Alternatives to surgical therapy include endoscopic mucosal resection, photodynamic therapy, cryotherapy, and radiofrequency ablation (image-guided technique that kills cells through heating).


Nursing management


Nursing care for the patient with acute symptoms consists of encouraging the patient to follow the necessary regimen (Table 38).




Postoperative care focuses on prevention of respiratory complications, maintenance of fluid and electrolyte balance, and prevention of infection. Laparoscopic procedures reduce the risk of respiratory complications.
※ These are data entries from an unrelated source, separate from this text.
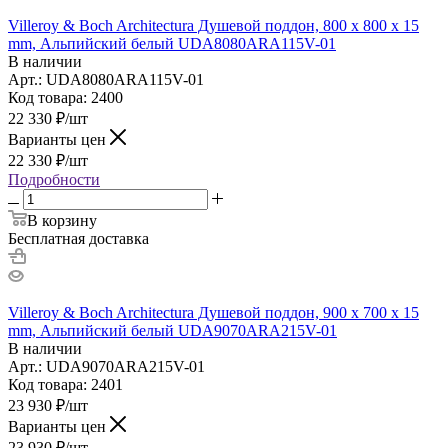
Villeroy & Boch Architectura Душевой поддон, 800 x 800 x 15
mm, Альпийский белый UDA8080ARA115V-01
В наличии
Арт.: UDA8080ARA115V-01
Код товара: 2400
22 330
₽
/шт
Варианты цен
22 330
₽
/шт
Подробности
В корзину
Бесплатная доставка
Villeroy & Boch Architectura Душевой поддон, 900 x 700 x 15
mm, Альпийский белый UDA9070ARA215V-01
В наличии
Арт.: UDA9070ARA215V-01
Код товара: 2401
23 930
₽
/шт
Варианты цен
23 930
₽
/шт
During the postoperative phase, patients require medications to prevent nausea and vomiting and to control pain.



Gastrointestinal bleeding, upper


Description


In the United States approximately 300,000 hospital admissions occur each year for upper GI bleeding. Approximately 60% of these are adults over age 65. Despite advances in the drug management of predisposing conditions and identification of risk factors, the mortality rate for upper GI bleeding has remained at approximately 6% to 13% for the past 45 years.


Pathophysiology


Although the most serious loss of blood from the upper GI tract is characterized by a sudden onset, insidious occult bleeding can also be a major problem. Bleeding severity depends on whether the origin is venous, capillary, or arterial. Bleeding from an arterial source is profuse, and the blood is bright red. In contrast, “coffee ground” vomitus indicates that the blood has been in the stomach for some time. Melena (black, tarry stools) indicates slow bleeding from an upper GI source.


A variety of areas in the GI tract may be involved. Table 39 lists common causes of upper GI bleeding. The most common sites are the esophagus, stomach, and duodenum.




Complications


Although approximately 80% to 85% of patients who have massive hemorrhage spontaneously stop bleeding, the cause must be identified and treatment initiated immediately.